工務店・ガラス店のみなさま/スペシャルインタビュー

窓がつくるのは人と地域の関係性

小澤祐二(おざわ・ゆうじ)

1983年生まれ。国立豊田工業高等専門学校、武蔵野美術大学建築学科卒業後、山本理顕設計工場を経て、2015年藤木俊大、佐屋香織、佐治卓と共にピークスタジオを共同設立。『南三陸町役場庁舎・歌津公民館』で2018年GoodLightning Award・日経ニューオフィス賞/東北ニューオフィス奨励賞・グッドデザイン賞・ウッドデザイン賞受賞。2019年同役場庁舎で日事連建築賞奨励賞受賞。同年『森と自然の保育園SORA』でキッズデザイン賞受賞。

明朗闊達さと誠実な人柄が誰にも愛され、クライアントの信頼は厚い。「一歩ずつ、山に登るように建築をつくりたい」というメンバーの思いをそのまま表現した事務所名に見られる通り、趣味は登山・トレイルランニング・自転車など。
2015年明治大学建築学科ゲストクリティーク、2018年より武蔵野美術大学非常勤講師。

新築からエリアデザインまで、クライアントとともに

南三陸町役場庁舎・歌津公民館で、多くの賞を受賞されましたね。

前職で同僚だった4人でプロポーザルコンペに参加しました。その後法人化して、今のピークスタジオになりました。
公共建築の設計からスタートした設計事務所です。

現在の業務内容は?

個人住宅や集合住宅、福祉施設、保育園などさまざまな用途の設計を行うほか、インテリアや家具デザイン、また事務所のある武蔵新城エリアのまちづくりにも関与しています。地域のイメージづくりやサイン計画をしたり、お店のロゴデザインやフライヤー制作の依頼などもありますよ。
地域の設計事務所として期待していただいているようです。

設計では、各クライアントそれぞれの違った価値観やライフスタイルに応じて提案することを楽しんでいます。
クライアントと一緒にプロジェクトに取り組んでひとつの山に登る。そんな意識を大事にしています。

窓がつくるのは人と地域の関係性-詳細写真01

仕事の合間を縫い、現場近くでお話をうかがった

窓がつくるのは人と地域の関係性-詳細写真02

設計を手掛けた珈琲焙煎店では、前面道路に沿って続く大きな横連窓ファサードデザインを構成している

窓がつくるのは人と地域の関係性-詳細写真03

焙煎店内部にはカフェを併設。三角形の敷地形状を生かした平面と厨房上部に切られた天窓が特徴的な、居心地の良い空間だ

内と外を仕切るのでなく、つなげる。それが窓

建築設計という仕事の基本に何をおいていますか。

建築が地域や社会とどうつながるか。外との関係性を考えています。その上で建築としての骨格をしっかりつくり、ディテールを決めていきます。
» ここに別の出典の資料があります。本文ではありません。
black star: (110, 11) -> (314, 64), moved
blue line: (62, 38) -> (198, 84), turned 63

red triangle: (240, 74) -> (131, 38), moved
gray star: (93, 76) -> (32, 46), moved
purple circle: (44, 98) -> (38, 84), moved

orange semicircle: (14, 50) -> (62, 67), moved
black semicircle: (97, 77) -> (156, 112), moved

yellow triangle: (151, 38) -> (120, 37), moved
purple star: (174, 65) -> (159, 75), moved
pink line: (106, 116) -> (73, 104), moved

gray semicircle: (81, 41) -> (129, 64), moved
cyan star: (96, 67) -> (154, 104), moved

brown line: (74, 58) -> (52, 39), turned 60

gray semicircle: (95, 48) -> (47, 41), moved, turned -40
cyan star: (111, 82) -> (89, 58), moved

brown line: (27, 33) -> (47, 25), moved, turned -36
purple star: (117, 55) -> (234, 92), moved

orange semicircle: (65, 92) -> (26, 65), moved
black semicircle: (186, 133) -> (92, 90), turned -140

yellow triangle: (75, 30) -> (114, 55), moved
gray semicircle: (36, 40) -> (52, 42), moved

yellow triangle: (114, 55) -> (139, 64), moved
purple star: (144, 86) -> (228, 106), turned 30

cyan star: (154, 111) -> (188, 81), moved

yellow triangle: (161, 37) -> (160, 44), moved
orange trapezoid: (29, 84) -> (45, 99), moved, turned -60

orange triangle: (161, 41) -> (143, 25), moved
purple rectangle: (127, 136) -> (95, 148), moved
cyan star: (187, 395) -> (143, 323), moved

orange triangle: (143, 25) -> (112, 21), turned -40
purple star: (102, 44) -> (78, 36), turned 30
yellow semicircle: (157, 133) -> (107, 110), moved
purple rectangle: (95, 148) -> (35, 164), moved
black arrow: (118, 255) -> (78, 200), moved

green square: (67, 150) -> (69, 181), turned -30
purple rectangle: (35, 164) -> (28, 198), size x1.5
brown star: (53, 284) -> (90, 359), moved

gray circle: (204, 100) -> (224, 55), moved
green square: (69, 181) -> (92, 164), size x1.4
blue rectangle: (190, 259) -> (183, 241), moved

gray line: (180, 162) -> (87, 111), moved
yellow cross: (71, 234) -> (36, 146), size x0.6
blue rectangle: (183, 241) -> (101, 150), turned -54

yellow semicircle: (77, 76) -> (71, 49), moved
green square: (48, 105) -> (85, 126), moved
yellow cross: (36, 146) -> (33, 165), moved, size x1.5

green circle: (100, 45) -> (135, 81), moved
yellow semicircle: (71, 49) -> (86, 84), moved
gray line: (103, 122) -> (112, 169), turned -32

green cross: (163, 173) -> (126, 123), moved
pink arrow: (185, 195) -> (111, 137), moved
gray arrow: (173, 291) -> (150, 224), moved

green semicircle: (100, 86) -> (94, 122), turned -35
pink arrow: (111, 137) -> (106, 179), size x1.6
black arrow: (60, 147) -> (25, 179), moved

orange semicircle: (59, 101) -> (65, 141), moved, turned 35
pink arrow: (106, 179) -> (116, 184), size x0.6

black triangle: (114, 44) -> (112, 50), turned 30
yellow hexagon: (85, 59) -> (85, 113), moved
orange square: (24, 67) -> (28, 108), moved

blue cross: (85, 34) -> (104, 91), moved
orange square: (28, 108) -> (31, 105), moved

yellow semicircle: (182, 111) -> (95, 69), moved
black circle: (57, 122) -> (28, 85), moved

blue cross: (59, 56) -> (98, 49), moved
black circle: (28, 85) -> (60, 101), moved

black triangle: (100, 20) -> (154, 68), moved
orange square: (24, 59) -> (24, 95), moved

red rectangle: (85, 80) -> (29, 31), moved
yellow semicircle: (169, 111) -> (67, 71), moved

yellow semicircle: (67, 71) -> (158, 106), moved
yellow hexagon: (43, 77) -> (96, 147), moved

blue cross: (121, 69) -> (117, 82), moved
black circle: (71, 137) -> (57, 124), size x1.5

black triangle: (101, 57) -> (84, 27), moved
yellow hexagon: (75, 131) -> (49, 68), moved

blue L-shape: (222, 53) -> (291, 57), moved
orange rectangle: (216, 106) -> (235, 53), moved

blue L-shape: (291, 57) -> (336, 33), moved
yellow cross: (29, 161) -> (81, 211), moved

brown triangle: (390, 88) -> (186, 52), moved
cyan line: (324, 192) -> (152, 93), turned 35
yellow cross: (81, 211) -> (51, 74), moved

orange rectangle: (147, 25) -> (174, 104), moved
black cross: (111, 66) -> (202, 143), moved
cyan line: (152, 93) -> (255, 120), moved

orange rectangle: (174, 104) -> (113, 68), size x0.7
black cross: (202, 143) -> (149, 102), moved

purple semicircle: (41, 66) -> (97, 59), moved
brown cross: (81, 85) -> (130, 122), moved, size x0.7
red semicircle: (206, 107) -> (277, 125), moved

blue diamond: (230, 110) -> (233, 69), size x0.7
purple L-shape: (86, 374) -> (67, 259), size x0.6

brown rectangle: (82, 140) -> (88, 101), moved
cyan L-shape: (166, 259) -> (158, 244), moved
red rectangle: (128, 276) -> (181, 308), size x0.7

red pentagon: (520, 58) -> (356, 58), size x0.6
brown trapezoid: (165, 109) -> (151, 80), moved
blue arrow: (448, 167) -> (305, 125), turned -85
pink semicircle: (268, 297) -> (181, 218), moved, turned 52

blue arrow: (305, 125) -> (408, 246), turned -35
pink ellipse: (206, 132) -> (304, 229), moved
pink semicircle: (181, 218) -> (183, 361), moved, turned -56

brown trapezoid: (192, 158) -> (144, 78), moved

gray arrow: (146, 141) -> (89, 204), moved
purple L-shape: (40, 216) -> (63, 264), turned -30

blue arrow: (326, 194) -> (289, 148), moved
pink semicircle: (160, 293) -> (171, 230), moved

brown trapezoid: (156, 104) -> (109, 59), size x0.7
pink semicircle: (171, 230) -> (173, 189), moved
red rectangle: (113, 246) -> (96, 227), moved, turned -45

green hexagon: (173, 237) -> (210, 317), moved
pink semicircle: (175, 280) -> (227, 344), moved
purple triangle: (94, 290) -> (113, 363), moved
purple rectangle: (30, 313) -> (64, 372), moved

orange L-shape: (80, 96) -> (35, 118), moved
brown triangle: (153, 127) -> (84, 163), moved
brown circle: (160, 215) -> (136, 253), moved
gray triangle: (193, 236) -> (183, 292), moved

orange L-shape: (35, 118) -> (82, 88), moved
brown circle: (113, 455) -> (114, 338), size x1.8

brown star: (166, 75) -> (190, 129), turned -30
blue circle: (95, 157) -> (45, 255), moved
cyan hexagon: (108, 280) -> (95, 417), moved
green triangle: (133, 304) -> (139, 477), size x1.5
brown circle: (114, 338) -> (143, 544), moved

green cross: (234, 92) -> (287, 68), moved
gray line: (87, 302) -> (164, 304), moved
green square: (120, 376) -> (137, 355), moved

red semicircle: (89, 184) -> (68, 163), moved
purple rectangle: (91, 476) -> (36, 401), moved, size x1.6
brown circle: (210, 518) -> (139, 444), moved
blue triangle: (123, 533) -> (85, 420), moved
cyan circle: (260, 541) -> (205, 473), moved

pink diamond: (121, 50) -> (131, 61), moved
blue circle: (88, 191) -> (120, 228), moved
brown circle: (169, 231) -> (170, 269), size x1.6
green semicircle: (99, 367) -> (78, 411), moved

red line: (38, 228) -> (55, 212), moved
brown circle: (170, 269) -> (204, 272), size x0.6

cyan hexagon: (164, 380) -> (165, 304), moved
窓は“外との関係性をつくる境界”としての役割を持っていると思います。内と外を仕切るのでなく、つなげる存在。

光や風、景色を取り込むだけではなく、窓の形や大きさ、配置によって地域や社会との関係性をつくりたいと考えています。

ピークスタジオでは、建築の骨格をフレーム的に“閉じる/開く”を明確にし、この中でどういった開口部とするかを考えます。
長野市の住宅『N邸』では、トップライトやバルコニーなど屋根の開口部を大きくつくり、日射を確保しつつ風が抜け、山並みや星空を望むことができます。住宅全体ができるだけ外部とふれあい、関係する住まいにしたいと考えました。

N邸ではすべての窓でエコガラスを採用されました。建物や開口部の環境性能についてはどのようなお考えを?

地域によって差が出るので、それぞれの気候風土に対応したつくり方、地域性に合わせた断熱性能や仕様が必要です。
N邸は外皮に対して開口部は少ないものの、それ自体が大きかったり、天窓が多いなど季節によって熱負荷が大きくなるため、エコガラスを採用しました。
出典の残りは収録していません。